TO DO: Search the listing below for the string "selection" and copy every line where it occurs.

DATA RECORDS:
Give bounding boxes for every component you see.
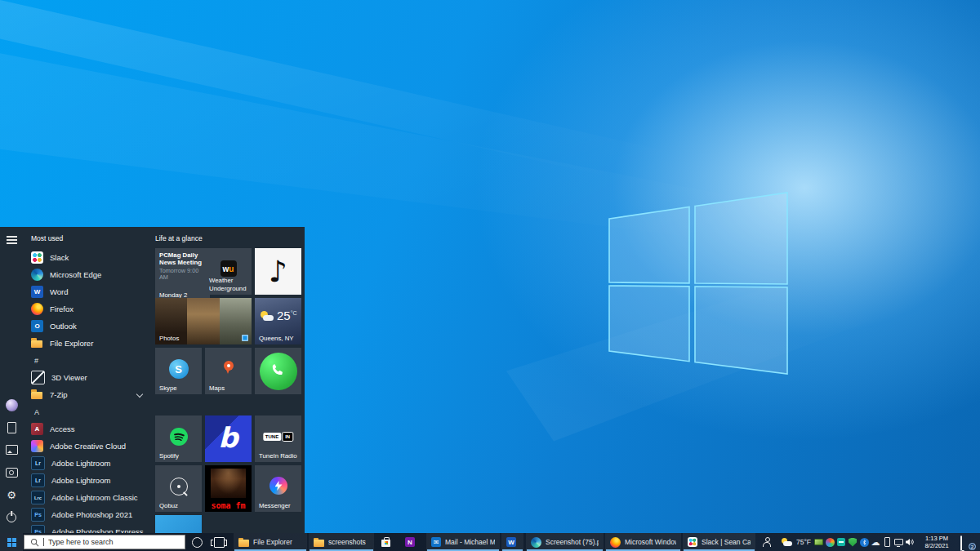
somafm-artwork: [211, 469, 246, 498]
app-section-a[interactable]: A: [23, 403, 152, 420]
tile-somafm[interactable]: soma fm: [205, 465, 252, 512]
tile-spotify[interactable]: Spotify: [155, 415, 202, 462]
app-item-adobe-lightroom[interactable]: Adobe Lightroom: [23, 455, 152, 472]
tile-weather-underground[interactable]: wu Weather Underground: [205, 248, 252, 295]
taskbar-file-explorer[interactable]: File Explorer: [234, 533, 307, 551]
display-tray-icon[interactable]: [893, 533, 903, 551]
settings-button[interactable]: [0, 490, 23, 500]
photoshop-icon: [31, 508, 45, 522]
color-wheel-tray-icon[interactable]: [825, 533, 835, 551]
videos-button[interactable]: [0, 468, 23, 478]
tile-qobuz[interactable]: Qobuz: [155, 465, 202, 512]
map-pin-icon: [224, 361, 234, 371]
app-item-outlook[interactable]: Outlook: [23, 318, 152, 335]
spotify-icon: [170, 428, 188, 446]
taskbar-edge-window[interactable]: Screenshot (75).pn..: [526, 533, 604, 551]
tile-partial[interactable]: [155, 515, 202, 533]
taskbar-microsoft-store[interactable]: [376, 533, 398, 551]
taskbar-weather-widget[interactable]: 75°F: [776, 533, 817, 551]
tile-grid: PCMag Daily News Meeting Tomorrow 9:00 A…: [155, 248, 305, 533]
taskbar-search[interactable]: [24, 535, 185, 549]
firefox-icon: [610, 537, 621, 548]
power-icon: [7, 513, 16, 522]
taskbar-clock[interactable]: 1:13 PM 8/2/2021: [918, 535, 956, 549]
bluetooth-tray-icon[interactable]: [859, 533, 869, 551]
taskbar-mail[interactable]: Mail - Michael Mu..: [426, 533, 500, 551]
windows-logo: [608, 190, 790, 378]
app-item-adobe-lightroom-classic[interactable]: Adobe Lightroom Classic: [23, 489, 152, 506]
volume-tray-icon[interactable]: [905, 533, 915, 551]
weather-underground-logo-icon: wu: [220, 260, 237, 277]
start-button[interactable]: [0, 533, 23, 551]
user-avatar-icon: [6, 399, 18, 411]
usb-device-tray-icon[interactable]: [882, 533, 892, 551]
notification-bubble-icon: [960, 535, 962, 551]
windows-security-tray-icon[interactable]: [848, 533, 858, 551]
pictures-button[interactable]: [0, 445, 23, 455]
app-item-3d-viewer[interactable]: 3D Viewer: [23, 369, 152, 386]
edge-icon: [31, 269, 43, 281]
tile-calendar[interactable]: PCMag Daily News Meeting Tomorrow 9:00 A…: [155, 248, 210, 301]
app-item-7zip[interactable]: 7-Zip: [23, 386, 152, 403]
edge-icon: [531, 537, 541, 548]
taskbar-slack-window[interactable]: Slack | Sean Carrol..: [683, 533, 755, 551]
lightroom-icon: [31, 473, 45, 487]
word-icon: [31, 286, 43, 298]
tile-photos[interactable]: Photos: [155, 298, 252, 344]
app-item-word[interactable]: Word: [23, 283, 152, 300]
tile-groove-music[interactable]: ♪: [255, 248, 301, 295]
clock-time: 1:13 PM: [918, 535, 956, 542]
photoshop-icon: [31, 525, 45, 533]
app-item-adobe-lightroom-2[interactable]: Adobe Lightroom: [23, 472, 152, 489]
tunein-logo-icon: TUNE IN: [263, 432, 293, 442]
documents-button[interactable]: [0, 422, 23, 433]
system-tray: [813, 533, 915, 551]
tile-skype[interactable]: Skype: [155, 348, 202, 394]
tile-tunein[interactable]: TUNE IN TuneIn Radio: [255, 415, 301, 462]
slack-icon: [31, 251, 43, 264]
folder-icon: [31, 389, 43, 401]
photos-app-icon: [242, 335, 248, 341]
app-item-file-explorer[interactable]: File Explorer: [23, 335, 152, 352]
app-section-hash[interactable]: #: [23, 352, 152, 369]
app-item-slack[interactable]: Slack: [23, 249, 152, 266]
pictures-icon: [6, 445, 18, 455]
menu-expand-button[interactable]: [0, 235, 23, 245]
tile-whatsapp[interactable]: [255, 348, 301, 394]
search-icon: [30, 538, 39, 547]
app-item-firefox[interactable]: Firefox: [23, 300, 152, 318]
gpu-utility-tray-icon[interactable]: [813, 533, 823, 551]
hamburger-icon: [7, 236, 17, 238]
firefox-icon: [31, 303, 43, 315]
chevron-down-icon[interactable]: [136, 391, 143, 398]
taskbar-onenote[interactable]: [400, 533, 421, 551]
creative-cloud-icon: [31, 440, 43, 452]
task-view-icon: [214, 537, 225, 548]
app-item-adobe-photoshop-express[interactable]: Adobe Photoshop Express: [23, 523, 152, 533]
notification-badge: 2: [969, 543, 976, 550]
user-account-button[interactable]: [0, 399, 23, 411]
messenger-icon: [270, 477, 287, 495]
start-menu: Most used Slack Microsoft Edge Word Fire…: [0, 227, 305, 533]
taskbar-word[interactable]: [501, 533, 523, 551]
word-icon: [506, 537, 516, 547]
teal-app-tray-icon[interactable]: [836, 533, 846, 551]
power-button[interactable]: [0, 513, 23, 522]
app-item-microsoft-edge[interactable]: Microsoft Edge: [23, 266, 152, 283]
tile-weather[interactable]: 25°C Queens, NY: [255, 298, 301, 344]
tile-bandcamp[interactable]: b: [205, 415, 252, 462]
app-item-adobe-photoshop-2021[interactable]: Adobe Photoshop 2021: [23, 506, 152, 523]
taskbar-screenshots-window[interactable]: screenshots: [309, 533, 374, 551]
cortana-button[interactable]: [188, 533, 206, 551]
task-view-button[interactable]: [209, 533, 229, 551]
tile-maps[interactable]: Maps: [205, 348, 252, 394]
onedrive-tray-icon[interactable]: [871, 533, 880, 551]
app-item-adobe-creative-cloud[interactable]: Adobe Creative Cloud: [23, 438, 152, 455]
tile-messenger[interactable]: Messenger: [255, 465, 301, 512]
taskbar-people-button[interactable]: [757, 533, 775, 551]
search-input[interactable]: [48, 538, 154, 546]
action-center-button[interactable]: 2: [960, 536, 973, 548]
taskbar-firefox-window[interactable]: Microsoft Window..: [605, 533, 681, 551]
clock-date: 8/2/2021: [918, 542, 956, 549]
app-item-access[interactable]: Access: [23, 420, 152, 438]
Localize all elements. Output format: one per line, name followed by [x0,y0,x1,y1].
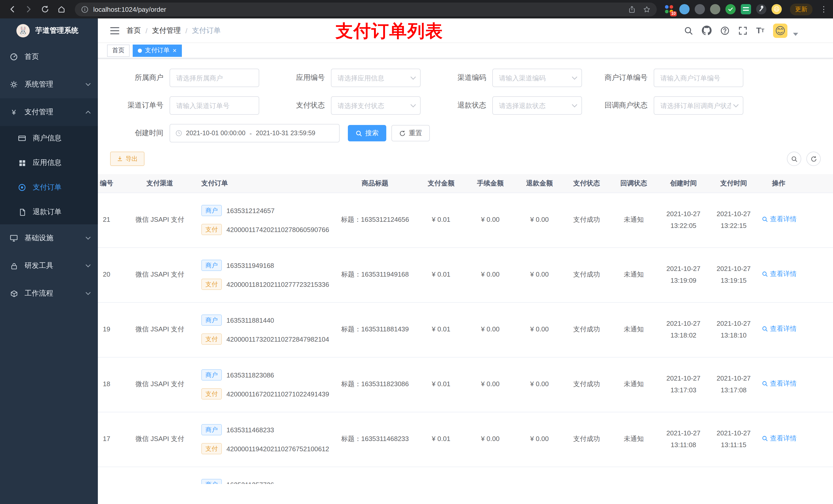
chevron-down-icon [572,104,577,107]
sidebar-item-home[interactable]: 首页 [0,43,98,71]
extension-proxy-icon[interactable]: 10 [664,4,674,14]
view-detail-link[interactable]: 查看详情 [762,214,796,225]
date-end-value[interactable]: 2021-10-31 23:59:59 [256,129,315,137]
order-id: 17 [103,435,111,443]
toggle-search-button[interactable] [787,152,801,166]
col-pay-order[interactable]: 支付订单 [195,174,334,193]
col-channel[interactable]: 支付渠道 [124,174,195,193]
extension-icon-green-check[interactable] [725,4,736,14]
export-button[interactable]: 导出 [110,152,144,166]
app-logo[interactable]: 🐰 芋道管理系统 [0,19,98,43]
merchant-order-no-field[interactable] [654,69,743,87]
payment-submenu: 商户信息 应用信息 支付订单 [0,126,98,224]
channel-code-select[interactable] [492,69,582,87]
url-text[interactable]: localhost:1024/pay/order [93,5,166,13]
github-icon[interactable] [702,26,712,35]
col-id[interactable]: 编号 [98,174,124,193]
url-bar[interactable]: localhost:1024/pay/order [75,2,657,16]
create-time-range-picker[interactable]: 2021-10-01 00:00:00 - 2021-10-31 23:59:5… [170,124,340,142]
sidebar-item-refund-order[interactable]: 退款订单 [0,200,98,224]
col-status[interactable]: 支付状态 [564,174,609,193]
filter-label: 渠道编码 [421,73,492,82]
sidebar-item-system[interactable]: 系统管理 [0,71,98,98]
owner-merchant-select[interactable] [170,69,259,87]
channel-code-input[interactable] [499,74,570,82]
col-refund[interactable]: 退款金额 [515,174,564,193]
view-detail-link[interactable]: 查看详情 [762,269,796,280]
view-detail-link[interactable]: 查看详情 [762,378,796,389]
sidebar-item-infra[interactable]: 基础设施 [0,224,98,252]
pay-status-input[interactable] [338,102,408,110]
col-create-time[interactable]: 创建时间 [658,174,709,193]
sidebar-item-devtools[interactable]: 研发工具 [0,252,98,280]
merchant-order-line: 商户 1635311949168 [201,260,332,271]
col-amount[interactable]: 支付金额 [416,174,466,193]
view-detail-link[interactable]: 查看详情 [762,323,796,335]
search-icon[interactable] [684,26,693,35]
extension-icon-olive[interactable] [710,4,720,14]
breadcrumb-home[interactable]: 首页 [126,26,141,35]
browser-reload-icon[interactable] [38,2,52,16]
date-start-value[interactable]: 2021-10-01 00:00:00 [186,129,245,137]
sidebar-item-app-info[interactable]: 应用信息 [0,150,98,175]
extension-icon-green-chat[interactable] [741,4,751,14]
sidebar-item-label: 商户信息 [33,134,62,143]
breadcrumb-payment[interactable]: 支付管理 [152,26,181,35]
pay-amount: ¥ 0.01 [432,326,450,333]
hamburger-icon[interactable] [110,26,119,34]
col-title[interactable]: 商品标题 [334,174,416,193]
table-row: 16 商户 1635311357726 支付 查看详情 [98,466,833,484]
pay-channel: 微信 JSAPI 支付 [136,380,185,388]
extension-pin-icon[interactable] [756,4,766,14]
sidebar-item-label: 基础设施 [25,234,53,243]
browser-home-icon[interactable] [54,2,69,16]
refund-status-select[interactable] [492,96,582,115]
filter-label: 创建时间 [98,128,170,138]
tab-close-icon[interactable]: × [173,47,176,54]
pay-order-line: 支付 4200001181202110277723215336 [201,279,332,290]
notify-status-select[interactable] [654,96,743,115]
sidebar-item-workflow[interactable]: 工作流程 [0,280,98,307]
browser-forward-icon[interactable] [22,2,36,16]
bookmark-star-icon[interactable] [643,5,651,13]
caret-down-icon[interactable] [793,32,798,35]
sidebar-item-pay-order[interactable]: 支付订单 [0,175,98,200]
question-icon[interactable] [720,26,730,35]
search-button[interactable]: 搜索 [348,125,386,141]
share-icon[interactable] [628,5,636,13]
col-actions[interactable]: 操作 [759,174,833,193]
browser-back-icon[interactable] [5,2,20,16]
font-size-icon[interactable]: TT [756,26,764,34]
app-no-select[interactable] [331,69,421,87]
channel-order-no-field[interactable] [170,96,259,115]
extension-icon-blue[interactable] [679,4,690,14]
sidebar-item-payment[interactable]: ¥ 支付管理 [0,98,98,126]
extension-icon-gray[interactable] [695,4,705,14]
pay-status-select[interactable] [331,96,421,115]
browser-menu-icon[interactable]: ⋮ [820,5,828,14]
filter-row-1: 所属商户 应用编号 渠道编码 [98,69,833,87]
avatar[interactable]: 😊 [773,23,787,38]
refund-status-input[interactable] [499,102,570,110]
pay-tag: 支付 [201,333,222,345]
tab-pay-order[interactable]: 支付订单 × [133,44,182,56]
view-detail-link[interactable]: 查看详情 [762,433,796,444]
refresh-table-button[interactable] [806,152,821,166]
notify-status-input[interactable] [660,102,731,110]
col-pay-time[interactable]: 支付时间 [709,174,759,193]
filter-label: 退款状态 [421,101,492,110]
reset-button[interactable]: 重置 [391,125,430,141]
sidebar-item-merchant-info[interactable]: 商户信息 [0,126,98,150]
fullscreen-icon[interactable] [738,26,747,35]
merchant-order-no-input[interactable] [660,74,739,82]
tab-home[interactable]: 首页 [107,44,129,56]
browser-update-button[interactable]: 更新 [790,3,812,15]
col-notify[interactable]: 回调状态 [609,174,658,193]
channel-order-no-input[interactable] [176,102,255,110]
owner-merchant-input[interactable] [176,74,255,82]
col-fee[interactable]: 手续金额 [466,174,515,193]
merchant-order-line: 商户 1635311468233 [201,424,332,435]
app-no-input[interactable] [338,74,408,82]
site-info-icon[interactable] [81,5,89,13]
extension-avatar-icon[interactable]: 😄 [771,4,782,14]
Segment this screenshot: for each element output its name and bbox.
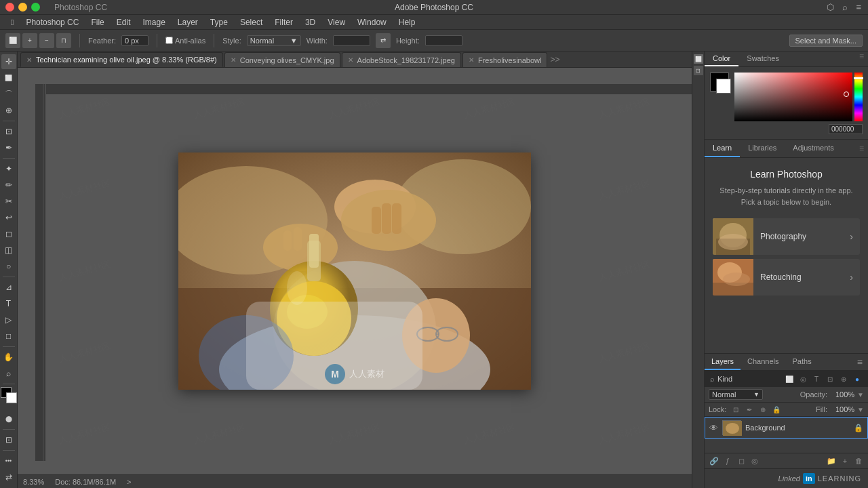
- tab-0[interactable]: ✕ Technician examining olive oil.jpeg @ …: [20, 52, 223, 67]
- layers-tab[interactable]: Layers: [705, 354, 741, 370]
- delete-layer-icon[interactable]: 🗑: [853, 455, 864, 466]
- tab-close-3[interactable]: ✕: [469, 56, 474, 64]
- layer-menu[interactable]: Layer: [172, 16, 203, 28]
- window-menu[interactable]: Window: [352, 16, 392, 28]
- statusbar-arrow[interactable]: >: [127, 478, 131, 486]
- paths-tab[interactable]: Paths: [786, 354, 818, 370]
- zoom-tool[interactable]: ⌕: [1, 366, 16, 381]
- new-selection-icon[interactable]: ⬜: [5, 33, 20, 48]
- shape-filter-icon[interactable]: ⊡: [825, 373, 835, 384]
- path-select-tool[interactable]: ▷: [1, 312, 16, 327]
- close-button[interactable]: [5, 3, 14, 12]
- pen-tool[interactable]: ⊿: [1, 280, 16, 295]
- fill-value[interactable]: 100%: [830, 405, 854, 413]
- type-tool[interactable]: T: [1, 296, 16, 311]
- layer-visibility-icon[interactable]: 👁: [709, 423, 718, 433]
- feather-input[interactable]: [121, 35, 149, 46]
- fill-chevron[interactable]: ▼: [857, 406, 864, 413]
- screen-mode-icon[interactable]: ⊡: [1, 432, 16, 447]
- libraries-tab[interactable]: Libraries: [740, 140, 785, 157]
- crop-tool[interactable]: ⊡: [1, 124, 16, 139]
- clone-stamp-tool[interactable]: ✂: [1, 194, 16, 209]
- select-mask-button[interactable]: Select and Mask...: [789, 35, 863, 47]
- intersect-selection-icon[interactable]: ⊓: [56, 33, 71, 48]
- 3d-menu[interactable]: 3D: [300, 16, 321, 28]
- lock-pixels-icon[interactable]: ⊡: [730, 404, 741, 415]
- hue-slider[interactable]: [854, 73, 863, 121]
- add-effect-icon[interactable]: ƒ: [722, 455, 733, 466]
- channels-tab[interactable]: Channels: [741, 354, 785, 370]
- tabs-more-button[interactable]: >>: [549, 52, 561, 67]
- learn-panel-menu[interactable]: ≡: [855, 141, 868, 156]
- brush-tool[interactable]: ✏: [1, 178, 16, 192]
- adjustment-filter-icon[interactable]: ◎: [797, 373, 808, 384]
- dodge-tool[interactable]: ○: [1, 259, 16, 274]
- minimize-button[interactable]: [18, 3, 27, 12]
- retouching-tutorial[interactable]: Retouching ›: [713, 259, 860, 296]
- type-filter-icon[interactable]: T: [811, 373, 822, 384]
- opacity-value[interactable]: 100%: [830, 390, 854, 399]
- lock-artboard-icon[interactable]: ⊕: [757, 404, 768, 415]
- view-menu[interactable]: View: [322, 16, 351, 28]
- new-adjustment-icon[interactable]: ◎: [749, 455, 760, 466]
- filter-menu[interactable]: Filter: [269, 16, 298, 28]
- color-gradient-picker[interactable]: [734, 73, 863, 134]
- tab-close-2[interactable]: ✕: [348, 56, 353, 64]
- gradient-tool[interactable]: ◫: [1, 243, 16, 258]
- swatches-tab[interactable]: Swatches: [738, 52, 787, 66]
- file-menu[interactable]: File: [85, 16, 109, 28]
- healing-brush-tool[interactable]: ✦: [1, 161, 16, 176]
- width-input[interactable]: [333, 35, 370, 46]
- search-icon[interactable]: ⌕: [842, 2, 848, 12]
- adjustments-tab[interactable]: Adjustments: [785, 140, 842, 157]
- subtract-selection-icon[interactable]: −: [39, 33, 54, 48]
- add-mask-icon[interactable]: ◻: [736, 455, 747, 466]
- background-color[interactable]: [6, 392, 17, 403]
- lock-all-icon[interactable]: 🔒: [771, 404, 782, 415]
- new-layer-icon[interactable]: +: [840, 455, 850, 466]
- layer-item-background[interactable]: 👁 Background 🔒: [705, 417, 868, 439]
- eyedropper-tool[interactable]: ✒: [1, 140, 16, 155]
- type-menu[interactable]: Type: [205, 16, 233, 28]
- eraser-tool[interactable]: ◻: [1, 226, 16, 241]
- color-gradient-field[interactable]: [734, 73, 852, 121]
- learn-tab[interactable]: Learn: [705, 140, 740, 157]
- apple-menu[interactable]: : [5, 16, 19, 28]
- color-tab[interactable]: Color: [705, 52, 738, 66]
- color-panel-icon[interactable]: ⬜: [694, 54, 703, 64]
- add-selection-icon[interactable]: +: [22, 33, 37, 48]
- filter-toggle[interactable]: ●: [852, 373, 863, 384]
- blend-mode-dropdown[interactable]: Normal ▼: [709, 389, 763, 400]
- move-tool[interactable]: ✛: [1, 54, 16, 69]
- tab-close-1[interactable]: ✕: [231, 56, 236, 64]
- smart-filter-icon[interactable]: ⊕: [838, 373, 849, 384]
- style-dropdown[interactable]: Normal ▼: [247, 35, 301, 46]
- maximize-button[interactable]: [31, 3, 40, 12]
- adjust-panel-icon[interactable]: ⊡: [694, 66, 703, 75]
- foreground-background-colors[interactable]: [1, 387, 17, 403]
- menu-icon[interactable]: ≡: [856, 2, 861, 12]
- swap-dimensions-icon[interactable]: ⇄: [376, 33, 391, 48]
- rectangular-marquee-tool[interactable]: ⬜: [1, 70, 16, 85]
- kind-filter[interactable]: Kind: [717, 375, 781, 383]
- pixel-filter-icon[interactable]: ⬜: [784, 373, 795, 384]
- hex-color-input[interactable]: [829, 124, 863, 134]
- select-menu[interactable]: Select: [235, 16, 268, 28]
- lasso-tool[interactable]: ⌒: [1, 87, 16, 102]
- tab-3[interactable]: ✕ Fresholivesinabowl: [462, 52, 548, 67]
- quick-mask-icon[interactable]: ⬤: [1, 411, 16, 426]
- new-group-icon[interactable]: 📁: [826, 455, 837, 466]
- photoshop-menu[interactable]: Photoshop CC: [20, 16, 84, 28]
- tab-1[interactable]: ✕ Conveying olives_CMYK.jpg: [224, 52, 340, 67]
- transform-icon[interactable]: ⇄: [1, 470, 16, 485]
- opacity-chevron[interactable]: ▼: [857, 391, 864, 399]
- layers-panel-menu[interactable]: ≡: [852, 354, 868, 370]
- linkedin-learning-badge[interactable]: Linked in LEARNING: [705, 468, 868, 488]
- hand-tool[interactable]: ✋: [1, 350, 16, 365]
- lock-position-icon[interactable]: ✒: [744, 404, 755, 415]
- tab-2[interactable]: ✕ AdobeStock_198231772.jpeg: [342, 52, 461, 67]
- help-menu[interactable]: Help: [393, 16, 421, 28]
- history-brush-tool[interactable]: ↩: [1, 210, 16, 225]
- height-input[interactable]: [425, 35, 462, 46]
- extras-icon[interactable]: •••: [1, 453, 16, 468]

ANSWER BOX:
- new-selection-icon[interactable]: ⬜: [5, 33, 20, 48]
- intersect-selection-icon[interactable]: ⊓: [56, 33, 71, 48]
- subtract-selection-icon[interactable]: −: [39, 33, 54, 48]
- add-selection-icon[interactable]: +: [22, 33, 37, 48]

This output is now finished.